Writing in Commentary, Jonathan Tobin stressed [emphasis added]:
What the White House should be most worried about is not the way Gruber's candor is playing on the cable news channels but in Roberts' mind. The open talk about the lies that led to the legislation's passage might be enough to convince the chief justice to go along with conservatives who rule against the government and bring the ACA crashing down long before the GOP is able to finish the job.
Here's what's going to happen, Leslie, and this is the first time this has ever been said on national television. The Supreme Court is following this Gruber thing. And now, they have to rule on various parts of ObamaCare. And now, they're gonna strike it down because in the back of their mind is “Aha! You guys weren't honest. And now we're gonna have to correct that wrong.”
My opinion, but you wait and see.
In other words, Fox's Gruber coverage might give five conservative Supreme Court justices the public relations cover they need to undo the landmark law.
And boy, is Fox working overtime to create that cover. From November 10 and November 13, Fox News devoted at least 57 segments to scandalizing Gruber's statement in its renewed effort to delegitimize the passage of health care reform, according to Media Matters research. PolitFact then reported that between November 10 and November 18, Fox News had mentioned Gruber's name nearly 800 times on the air, compared to 79 mentions on MSNBC and 27 on CNN.

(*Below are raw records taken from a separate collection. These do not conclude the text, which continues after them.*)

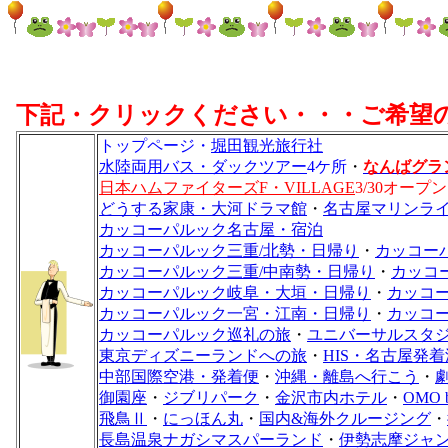
下記・クリックください・・・ご希望
トップページ・
堀田観光旅行社
水陸両用バス・ダックツアー
4ケ所
・
なんばグラ
日本ハムファイターズF・VILLAGE
3/30オープン
どうする家康・大河ドラマ館
・
名古屋マリンラ
カッコーパルック名古屋・宿泊
カッコーパルック三重/北勢・日帰り
・
カッコー
カッコーパルック三重/中南勢・日帰り
・
カッコ
カッコーパルック岐阜・大垣・日帰り
・
カッコ
カッコーパルック一宮・江南・日帰り
・
カッコ
カッコーパルック巡礼の旅
・
ユニバーサルスタ
東京ディズニーランドへの旅
・
HIS・名古屋発
中部国際空港・発着便
・
沖縄・離島へ行こう
・
御園座
・
ジブリパーク
・
金沢市内ホテル
・
OMO
飛鳥Ⅱ
・
にっほん丸
・
国内&海外クルージング
・
長島温泉ナガシマスパーランド
・
伊勢志摩ジャ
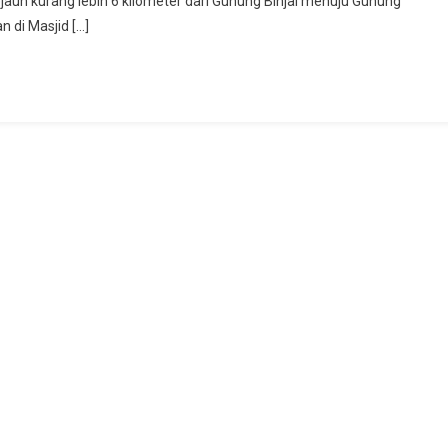
jauh kurang lebih 6 kilometer dari Gunung Binjai menuju Gunung
uffah
 di Masjid […]
mbut
amadhan
ngan
mangat
ti
rhib,
lan
ki
M
ri
nung
njai
nung
embak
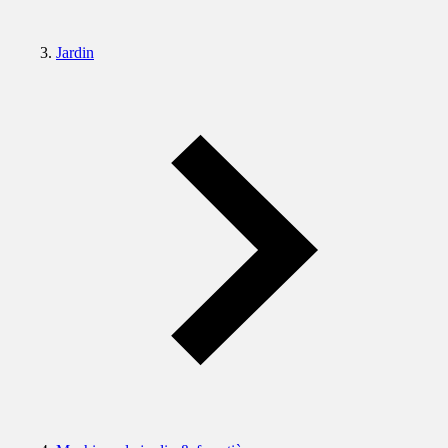
Jardin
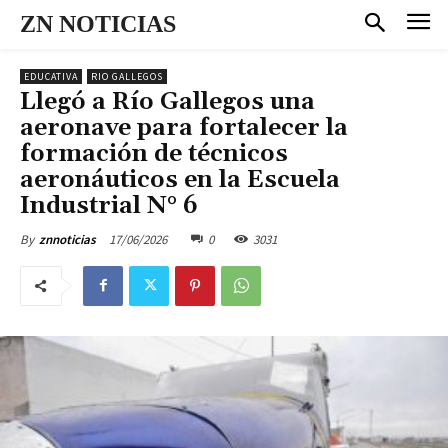
ZN NOTICIAS
EDUCATIVA
RIO GALLEGOS
Llegó a Río Gallegos una
aeronave para fortalecer la
formación de técnicos
aeronáuticos en la Escuela
Industrial N° 6
17/06/2026
0
3031
By
znnoticias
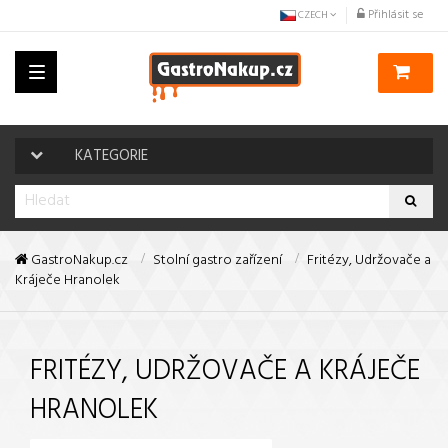
Přihlásit se
CZECH
Toggle
navigation
KATEGORIE
GastroNakup.cz
Stolní gastro zařízení
Fritézy, Udržovače a
Kráječe Hranolek
FRITÉZY, UDRŽOVAČE A KRÁJEČE
HRANOLEK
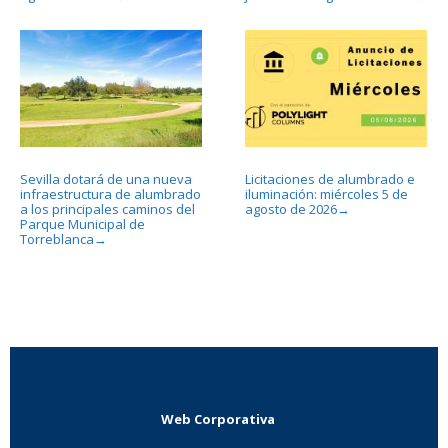
Sevilla dotará de una nueva
Licitaciones de alumbrado e
infraestructura de alumbrado
iluminación: miércoles 5 de
a los principales caminos del
agosto de 2026
→
Parque Municipal de
Torreblanca
→
Web Corporativa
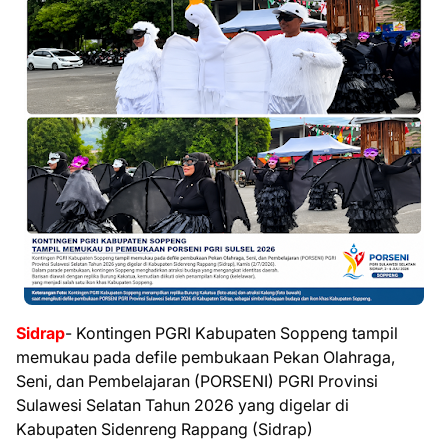
Sidrap
- Kontingen PGRI Kabupaten Soppeng tampil
memukau pada defile pembukaan Pekan Olahraga,
Seni, dan Pembelajaran (PORSENI) PGRI Provinsi
Sulawesi Selatan Tahun 2026 yang digelar di
Kabupaten Sidenreng Rappang (Sidrap)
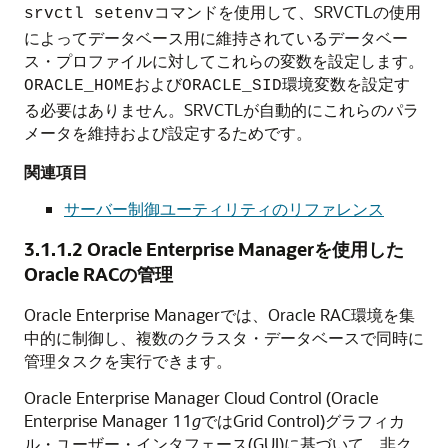
コマンドを使用して、SRVCTLの使用
srvctl setenv
によってデータベース用に維持されているデータベー
ス・プロファイルに対してこれらの変数を設定します。
および
環境変数を設定す
ORACLE_HOME
ORACLE_SID
る必要はありません。SRVCTLが自動的にこれらのパラ
メータを維持および設定するためです。
関連項目
サーバー制御ユーティリティのリファレンス
3.1.1.2
Oracle Enterprise Managerを使用した
Oracle RACの管理
Oracle Enterprise Managerでは、Oracle RAC環境を集
中的に制御し、複数のクラスタ・データベースで同時に
管理タスクを実行できます。
Oracle Enterprise Manager Cloud Control (Oracle
Enterprise Manager 11
g
ではGrid Control)グラフィカ
ル・ユーザー・インタフェース(GUI)に基づいて、非ク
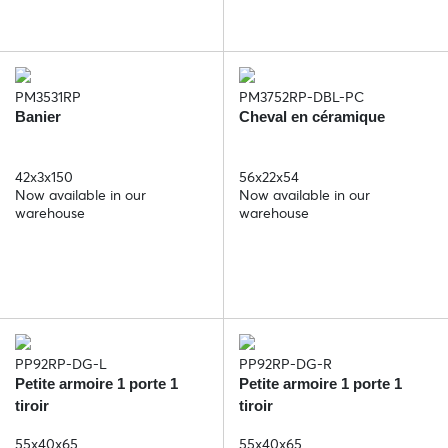
PM3531RP
PM3752RP-DBL-PC
Banier
Cheval en céramique
42x3x150
56x22x54
Now available in our
Now available in our
warehouse
warehouse
PP92RP-DG-L
PP92RP-DG-R
Petite armoire 1 porte 1
Petite armoire 1 porte 1
tiroir
tiroir
55x40x65
55x40x65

The Gruber blizzard is reminiscent of the 20-month Benghazi storm that raged at Fox, during which time the channel's evening programs aired nearly 1,100 segments on the Benghazi attacks and their aftermath.

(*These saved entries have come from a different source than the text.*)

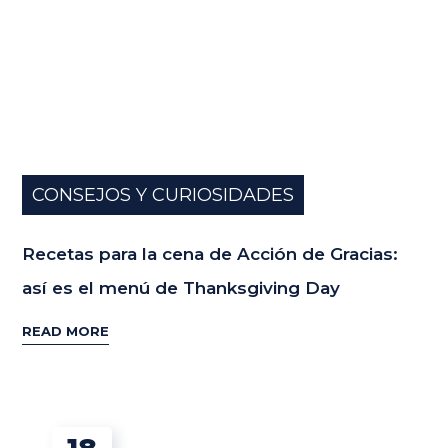
CONSEJOS Y CURIOSIDADES
Recetas para la cena de Acción de Gracias:
así es el menú de Thanksgiving Day
READ MORE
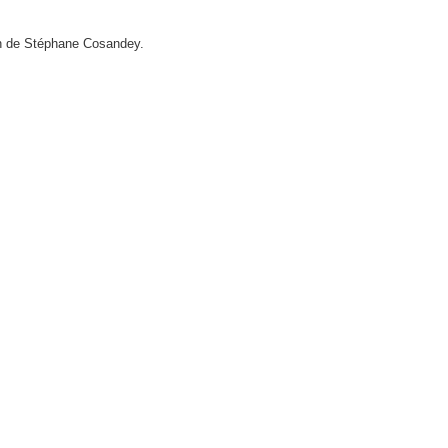
on de Stéphane Cosandey.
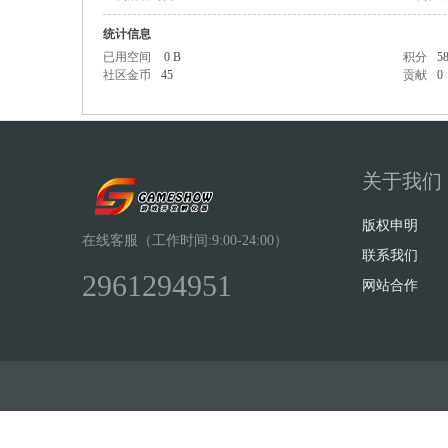
统计信息
已用空间
0 B
积分
5
社区金币
45
贡献
0
Sh
关于我们
版权申明
在线客服（工作时间:9:00-24:00）
联系我们
2961294951
网站合作
ow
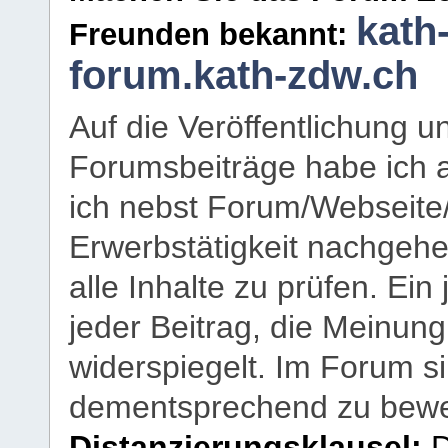
kath
Freunden bekannt:
forum.kath-zdw.ch
Auf die Veröffentlichung 
Forumsbeiträge habe ich al
ich nebst Forum/Webseite
Erwerbstätigkeit nachgehen
alle Inhalte zu prüfen. Ein
jeder Beitrag, die Meinun
widerspiegelt. Im Forum si
dementsprechend zu bewe
Distanzierungsklausel:
D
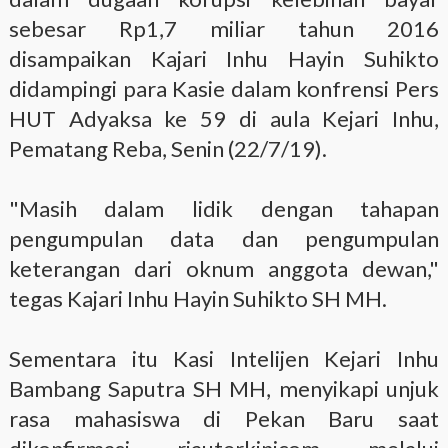
sebesar Rp1,7 miliar tahun 2016
disampaikan Kajari Inhu Hayin Suhikto
didampingi para Kasie dalam konfrensi Pers
HUT Adyaksa ke 59 di aula Kejari Inhu,
Pematang Reba, Senin (22/7/19).
"Masih dalam lidik dengan tahapan
pengumpulan data dan pengumpulan
keterangan dari oknum anggota dewan,"
tegas Kajari Inhu Hayin Suhikto SH MH.
Sementara itu Kasi Intelijen Kejari Inhu
Bambang Saputra SH MH, menyikapi unjuk
rasa mahasiswa di Pekan Baru saat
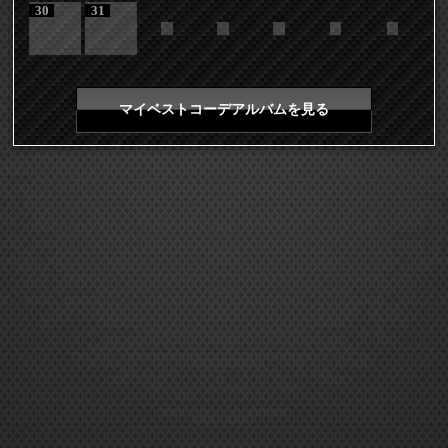
30
31
マイベストコーデアルバムを見る
COPYRIGHT 2026 LDH ALL RIGHTS RESERVED
JASRAC許諾番号 9008675017Y55011 9008675014Y41011
EXILE mobile TOP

Why the lack of corresponding Gruber coverage outside of the anti-Obama news bubble? Was it all just more liberal media bias; the same supposed bias that Fox claimed kept reporters from uncovering the hard truths about Benghazi? No, the Gruber story mostly drew shrugs because, as New York Times economics correspondent Neil Irwin explained, the economist's comment illustrated the “completely commonplace” way that “Congress makes policy of all types.”
Added Vox's Ezra Klein:
"Everyone -- literally, everyone -- who makes or covers policy in Washington is familiar with Gruber's complaint: Congress constantly tries to appease both the Congressional Budget Office and voters by designing policy in unnecessarily complex ways, and selling it in ways that obscure the tradeoffs. Both parties do this every single day, all of the time.
In other words, Gruber's comments weren't covered as breaking news because they didn't represent breaking news. But Fox isn't in the news business. Fox is in the phony outrage business. Fox is in the GOP propaganda business. And with its Benghazi production finally shelved after a solid two-year run, Fox is out shopping for a new brand of outrage and hopes to turn Gruber into a right-wing reality star.